For this exercise, write out the whole listing below exactly, omitting its images.

### The data
════════════════════

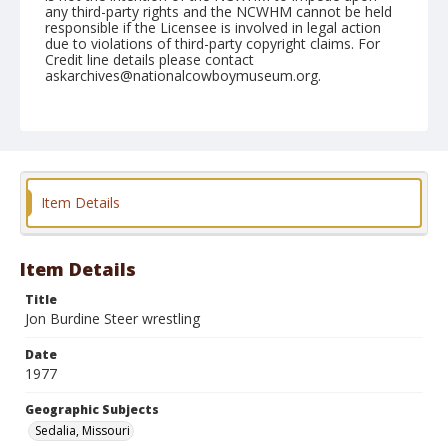
any third-party rights and the NCWHM cannot be held
responsible if the Licensee is involved in legal action
due to violations of third-party copyright claims. For
Credit line details please contact
askarchives@nationalcowboymuseum.org.
Note
Sedalia, Roll H, 05-12 & 13-1977
Geographic Subjects
Sedalia, Missouri
Item Details
Item Details
Title
Jon Burdine Steer wrestling
Date
1977
Geographic Subjects
Sedalia, Missouri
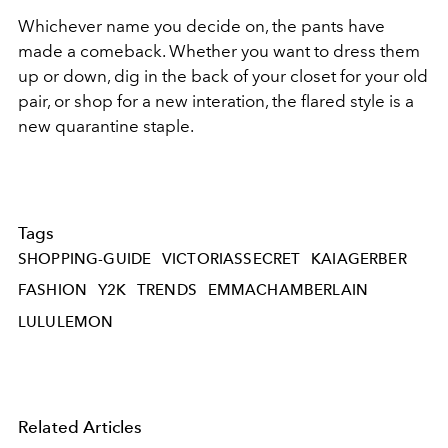
Whichever name you decide on, the pants have
made a comeback. Whether you want to dress them
up or down, dig in the back of your closet for your old
pair, or shop for a new interation, the flared style is a
new quarantine staple.
Tags
SHOPPING-GUIDE
VICTORIASSECRET
KAIAGERBER
FASHION
Y2K
TRENDS
EMMACHAMBERLAIN
LULULEMON
Related Articles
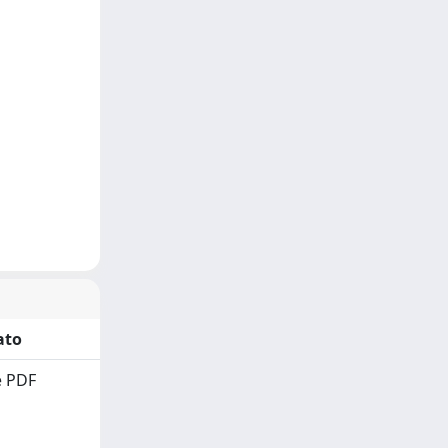
ato
 PDF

════════════════════

### Solved problem
any third-party rights and the NCWHM cannot be held
responsible if the Licensee is involved in legal action
due to violations of third-party copyright claims. For
Credit line details please contact
askarchives@nationalcowboymuseum.org.
Note
Sedalia, Roll H, 05-12 & 13-1977
Geographic Subjects
Sedalia, Missouri
Item Details
Item Details
Title
Jon Burdine Steer wrestling
Date
1977
Geographic Subjects
Sedalia, Missouri
Whichever name you decide on, the pants have
made a comeback. Whether you want to dress them
up or down, dig in the back of your closet for your old
pair, or shop for a new interation, the flared style is a
new quarantine staple.
Tags
SHOPPING-GUIDE
VICTORIASSECRET
KAIAGERBER
FASHION
Y2K
TRENDS
EMMACHAMBERLAIN
LULULEMON
Related Articles
ato
 PDF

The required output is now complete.